Scott Hicks

Biographical details
- Born: April 3, 1966 (age 60) Oneida, New York, U.S.

Playing career
- 1984–1988: Le Moyne
- 1988: Rheineck Sea Horses
- Position: Forward

Coaching career (HC unless noted)
- 1988–1990: Hamilton (assistant)
- 1990–1992: Syracuse (GA)
- 1992–1997: Le Moyne
- 1997–2000: Albany
- 2000–2004: Loyola (MD)

= Scott Hicks (basketball) =

American basketball coach (born 1966)

Scott Hicks (born April 3, 1966) is an American former college basketball coach. He was head coach at Le Moyne College, University at Albany, SUNY and Loyola University Maryland.

Hicks came to Le Moyne as a student-athlete in 1984 to play for coach John Beilein. He was a four-year letterman for the Dolphins, leading the team to the East Regional of 1988 NCAA Division II men's basketball tournament. Following his college career, he played professionally for the Rheineck Sea Horses in New Zealand. He received his first college coaching job as an assistant at Hamilton College, where he served from 1988 to 1990. He then obtained a master's degree in higher education administration from Syracuse University, where he also served as a graduate assistant for the men's basketball team.

In 1992, Hicks was hired by his alma mater as the youngest head men's basketball coach in the NCAA at age 26. He spent five seasons at Le Moyne, compiling a five-year record of 87–56. In 1997, Hicks was hired as head coach at Albany as the school was making a move from Division II to Division I status. Hicks led the Great Danes through the division transition process and led the team to an 11–17 record in its first season as a Division I independent in 1999–2000. He then left for the head coaching position at Loyola in Baltimore, Maryland.

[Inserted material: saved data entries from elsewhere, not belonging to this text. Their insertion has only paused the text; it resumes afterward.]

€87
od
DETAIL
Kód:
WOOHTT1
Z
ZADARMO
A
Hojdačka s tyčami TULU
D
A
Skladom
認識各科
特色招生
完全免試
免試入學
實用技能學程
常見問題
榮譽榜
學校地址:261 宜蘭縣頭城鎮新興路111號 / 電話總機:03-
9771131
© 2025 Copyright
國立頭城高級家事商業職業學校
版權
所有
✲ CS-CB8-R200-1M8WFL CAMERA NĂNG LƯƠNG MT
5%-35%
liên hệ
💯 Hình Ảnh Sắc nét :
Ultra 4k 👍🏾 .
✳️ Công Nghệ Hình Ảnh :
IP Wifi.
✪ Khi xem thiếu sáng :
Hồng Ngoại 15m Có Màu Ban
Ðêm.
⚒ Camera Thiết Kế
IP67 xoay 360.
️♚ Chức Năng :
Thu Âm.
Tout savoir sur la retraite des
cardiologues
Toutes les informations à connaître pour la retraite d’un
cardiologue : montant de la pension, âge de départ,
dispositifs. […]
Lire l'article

Hicks spent four seasons at the helm of the Greyhounds, compiling a record of 16–97. The 2003–04 season was a particularly dismal one for Hicks and the Greyhounds. The team suffered a 31-game losing streak that began the previous season, going a year and 10 days between wins, and nearly matched the NCAA futility record of 33 straight losses. Hicks was fired after his team went 1–27 for the season.